Generalized preferential attachment: The new link in layers \(\alpha = 1, 2\) is attached to node i with probability \(\Pi _i^\alpha\) proportional to a linear combination of the degree \(k_i^{[1]}\) of node i in layer 1 and \(k_i^{[2]}\) of node i in layer 2.
Growing multiplex network models have been proposed in [20, 42], where the multiplex network grows by the addition of an entire new layer at each step. In [20], two nodes i and j in the new layer are linked with a probability \(p_{ij}\) that depends on the quantity there called node multiplexity \(Q_{ij}\). In particular, \(p_{ij}\) can be either positively correlated with \(Q_{ij}\) , or negatively correlated to it. In the first case two nodes that are active at the same time in many layers are more likely to be connected in the new layer, in the second case two nodes that are active at the same time in many layers have small probability to be connected in the new layer. In [42], instead, every node i of the new layer will be active with a probability \(P_i\) proportional to the activity of the node \(B_i\): \(P_i \approx A + B_i(t)\), where A is a parameter of the model. This model enforces a sort of “preferential attachment” of the new layers to nodes of high activity \(B_i\) , and a power law distribution \(P(B_i)\) of the activities of the nodes.

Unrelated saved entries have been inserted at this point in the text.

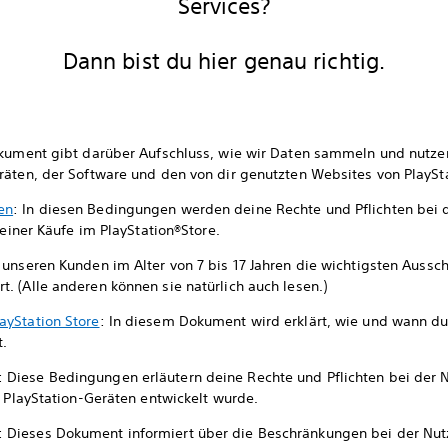
Services?
Dann bist du hier genau richtig.
kument gibt darüber Aufschluss, wie wir Daten sammeln und nutzen
eräten, der Software und den von dir genutzten Websites von Play
en
: In diesen Bedingungen werden deine Rechte und Pflichten bei 
deiner Käufe im PlayStation®Store.
 unseren Kunden im Alter von 7 bis 17 Jahren die wichtigsten Aussch
 (Alle anderen können sie natürlich auch lesen.)
ayStation Store
: In diesem Dokument wird erklärt, wie und wann du
t.
: Diese Bedingungen erläutern deine Rechte und Pflichten bei der
f PlayStation-Geräten entwickelt wurde.
: Dieses Dokument informiert über die Beschränkungen bei der Nut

The simplest way to obtain a static generative model for multiplex networks is to generalize the existing methods for singlelayer ones [1]. Fixing the degree sequence in each layer, one can use a configuration model to obtain a particular realization of the given set of connectivities. In [43] the authors have made the choice to add interlayer links arbitrarily. A different approach is to keep using a configuration model, but to specify the edges between the layers by means of a jointdegree distribution [44,45,46].
A similar method is to specify the degree sequences together with a probability matrix whose element (i, j) is the fraction of interlayer links between layers i and j. The actual link placement is still achieved via uniform random choice [47]. A generalization of this approach has been proposed in [48]; the authors impose the degree correlations within and between layers by means of a set of matrices that specify the fraction of edges between nodes of given degrees in given layers.

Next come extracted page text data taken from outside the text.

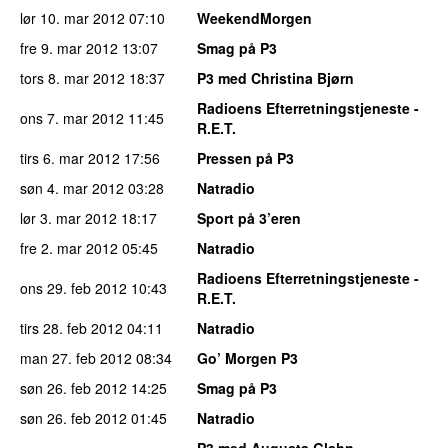
lør 10. mar 2012
07:10
WeekendMorgen
fre 9. mar 2012
13:07
Smag på P3
tors 8. mar 2012
18:37
P3 med Christina Bjørn
Radioens Efterretningstjeneste -
ons 7. mar 2012
11:45
R.E.T.
tirs 6. mar 2012
17:56
Pressen på P3
søn 4. mar 2012
03:28
Natradio
lør 3. mar 2012
18:17
Sport på 3’eren
fre 2. mar 2012
05:45
Natradio
Radioens Efterretningstjeneste -
ons 29. feb 2012
10:43
R.E.T.
tirs 28. feb 2012
04:11
Natradio
man 27. feb 2012
08:34
Go’ Morgen P3
søn 26. feb 2012
14:25
Smag på P3
søn 26. feb 2012
01:45
Natradio
P3 med Augusta Glahn-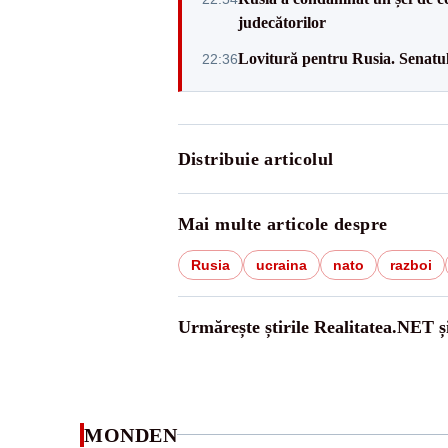
judecătorilor
Lovitură pentru Rusia. Senatu
22:36
Distribuie articolul
Mai multe articole despre
Rusia
ucraina
nato
razboi
Urmărește știrile Realitatea.NET ș
MONDEN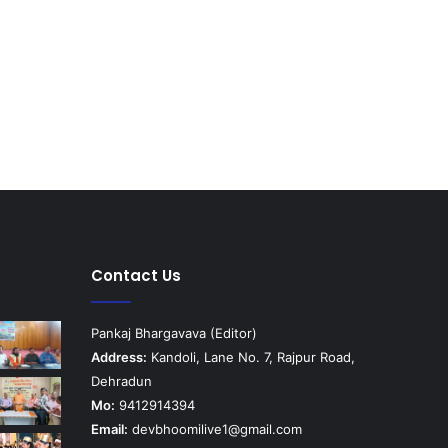
Contact Us
Pankaj Bhargavava (Editor)
Address:
Kandoli, Lane No. 7, Rajpur Road,
Dehradun
Mo:
9412914394
Email:
devbhoomilive1@gmail.com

Copublications multilayer networks
By browsing the headers of scientific papers, we can represent and analyze three networks namely: authors’ networks, laboratories’ networks and institutions’ networks. We referred by header of paper, the description of the title of the paper, the names of authors and their affiliations (Fig. 2 is an example of paper’s header). The networks are defined as follows:

1.
The network of authors. A node represents an author and, if an author i coauthored a paper with author j, the graph contains an undirected edge from i to j. If the paper is coauthored by k authors this generates a completely connected (sub)graph on k nodes.

2.
The network of laboratories. A node represents a laboratory in which at least one author published a paper, an edge links two laboratories if it exists at least one paper coauthored by authors of these two laboratories.

3.
The network of institutions. A node represents an institution of the authors who have published at least one paper and, an edge links two institutions if it exists at least one paper coauthored by authors from two laboratories each related to these institutions. The term institution is used to refer to a university, research center or a research institution.

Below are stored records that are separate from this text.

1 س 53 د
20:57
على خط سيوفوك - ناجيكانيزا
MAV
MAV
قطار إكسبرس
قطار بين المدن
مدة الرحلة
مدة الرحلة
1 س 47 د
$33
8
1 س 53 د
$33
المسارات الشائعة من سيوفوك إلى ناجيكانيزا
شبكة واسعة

Because of a reciprocal collaboration, these networks are undirected. They can be weighted by the number of publications between the two entities or not according to the goal that is given to the study. In this study, they are unweighted. Note that, for the type of nodes (author, laboratory or institution) considered, network construction is summarized in the subsequent creation of clique. The three generated networks are interdependent because of the affiliation relationship between their entities. So, in addition to the above description, we add new edges that represent affiliations’ relations between authors and laboratories and affiliations’ relations between laboratories and institutions.
We then say that these networks are multilayered (see Fig. 1) and are deduced from collaboration between authors. Indeed, the actors involved in copublication are the authors. In theses networks, we have two types of relationship: collaboration(at the same level) and affiliation(between two levels).
The studied networks can be formally represented by \({\mathcal {M}} = ({\mathcal {G}}, {\mathcal {C}})\), where: \({\mathcal {G}} = \{G_\alpha ; \alpha \in \{1, 2 , 3 \}\}\) is a layers of \({\mathcal {M}}\) with \(G_1\) is network of researchers, \(G_2\) is network of laboratories, \(G_3\) is network of institutions. Each \(G_\alpha ; \alpha \in \{1, 2 , 3 \}\) is a collaboration network and \({\mathcal {C}}\) is a set the affiliations edges.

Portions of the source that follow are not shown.